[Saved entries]
┌────────
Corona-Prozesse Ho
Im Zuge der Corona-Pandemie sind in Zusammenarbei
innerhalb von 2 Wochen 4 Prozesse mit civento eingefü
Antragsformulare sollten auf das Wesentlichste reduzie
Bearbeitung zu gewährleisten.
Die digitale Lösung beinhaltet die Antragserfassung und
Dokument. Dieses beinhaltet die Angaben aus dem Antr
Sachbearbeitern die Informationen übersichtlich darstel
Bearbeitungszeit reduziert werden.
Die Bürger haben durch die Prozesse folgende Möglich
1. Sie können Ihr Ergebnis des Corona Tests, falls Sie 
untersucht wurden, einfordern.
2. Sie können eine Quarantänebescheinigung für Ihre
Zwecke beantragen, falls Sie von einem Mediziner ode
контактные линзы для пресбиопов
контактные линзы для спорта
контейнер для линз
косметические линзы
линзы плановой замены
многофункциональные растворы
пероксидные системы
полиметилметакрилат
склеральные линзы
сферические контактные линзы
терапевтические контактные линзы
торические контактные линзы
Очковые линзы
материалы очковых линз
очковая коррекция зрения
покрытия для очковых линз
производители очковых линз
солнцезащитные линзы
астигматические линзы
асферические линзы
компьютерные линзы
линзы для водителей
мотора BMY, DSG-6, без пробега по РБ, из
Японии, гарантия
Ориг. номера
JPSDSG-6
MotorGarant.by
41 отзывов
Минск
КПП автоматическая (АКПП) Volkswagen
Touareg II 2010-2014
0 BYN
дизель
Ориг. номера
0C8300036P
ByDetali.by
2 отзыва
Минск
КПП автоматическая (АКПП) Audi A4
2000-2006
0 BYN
└────────
┌────────
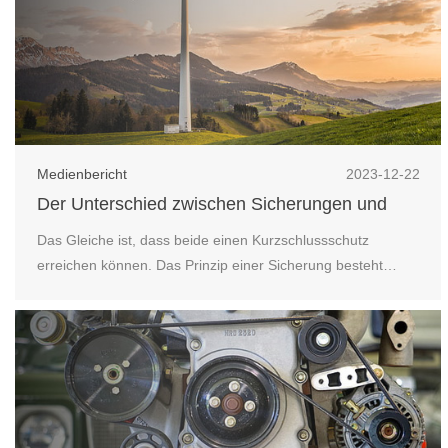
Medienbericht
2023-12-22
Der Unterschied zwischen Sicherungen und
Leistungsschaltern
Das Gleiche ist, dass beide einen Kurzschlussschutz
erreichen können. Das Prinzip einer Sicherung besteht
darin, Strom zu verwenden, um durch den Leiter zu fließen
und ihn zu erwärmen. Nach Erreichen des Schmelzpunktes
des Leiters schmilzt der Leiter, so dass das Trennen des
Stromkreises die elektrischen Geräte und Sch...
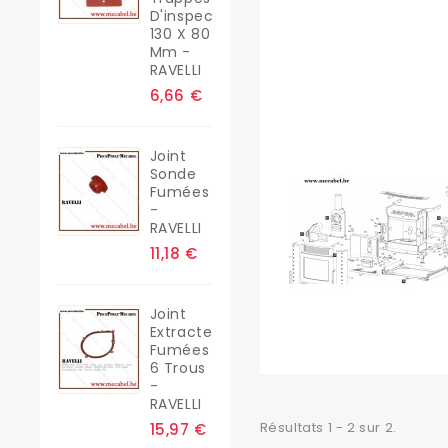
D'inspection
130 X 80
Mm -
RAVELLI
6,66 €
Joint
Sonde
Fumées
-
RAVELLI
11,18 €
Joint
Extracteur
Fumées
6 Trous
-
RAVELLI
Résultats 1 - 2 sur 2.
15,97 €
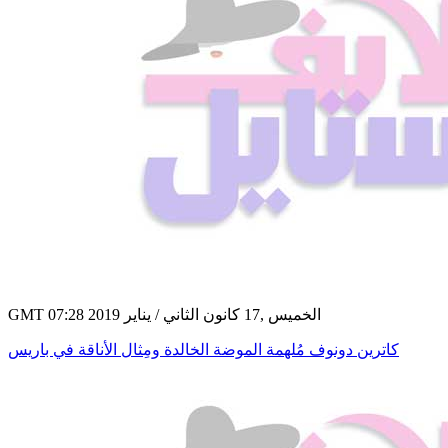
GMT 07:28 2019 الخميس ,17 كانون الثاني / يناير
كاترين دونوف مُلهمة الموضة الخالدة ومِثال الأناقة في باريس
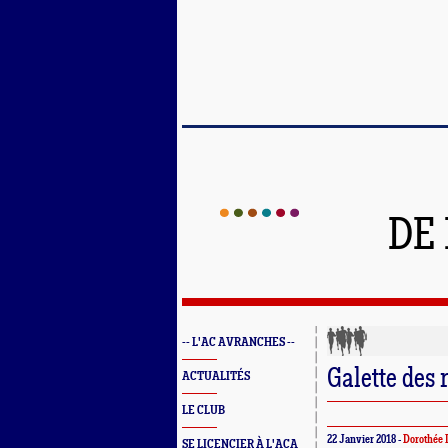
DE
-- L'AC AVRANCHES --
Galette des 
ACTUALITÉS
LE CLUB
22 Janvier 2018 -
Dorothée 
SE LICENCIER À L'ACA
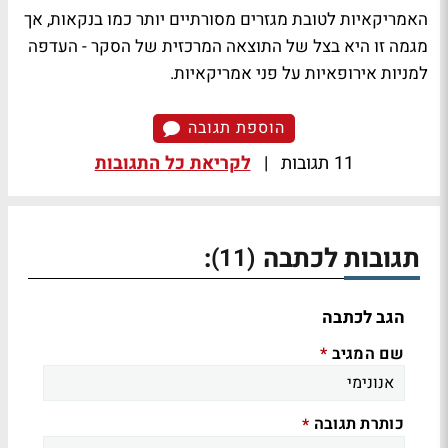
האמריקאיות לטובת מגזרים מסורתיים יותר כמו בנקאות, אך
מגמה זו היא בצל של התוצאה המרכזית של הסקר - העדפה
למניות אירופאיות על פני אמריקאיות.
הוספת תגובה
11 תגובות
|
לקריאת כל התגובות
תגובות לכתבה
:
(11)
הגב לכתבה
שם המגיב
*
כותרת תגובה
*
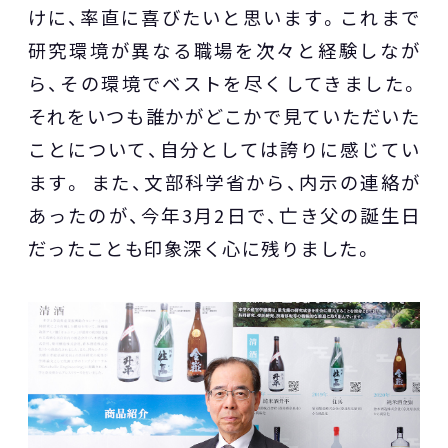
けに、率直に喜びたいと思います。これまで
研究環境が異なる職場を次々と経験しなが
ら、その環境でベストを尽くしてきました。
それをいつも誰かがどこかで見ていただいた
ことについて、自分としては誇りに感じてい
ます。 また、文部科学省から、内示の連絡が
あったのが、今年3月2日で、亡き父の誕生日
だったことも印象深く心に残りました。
└────────
■ **What you have to do**
The lines above starting at the one that contains "Medienbericht" and ending at the one that contains "und ihn zu erwärmen." must be transcribed exactly, and no other lines may appear.

■ **Solution for this problem**
Medienbericht
2023-12-22
Der Unterschied zwischen Sicherungen und
Leistungsschaltern
Das Gleiche ist, dass beide einen Kurzschlussschutz
erreichen können. Das Prinzip einer Sicherung besteht
darin, Strom zu verwenden, um durch den Leiter zu fließen
und ihn zu erwärmen. Nach Erreichen des Schmelzpunktes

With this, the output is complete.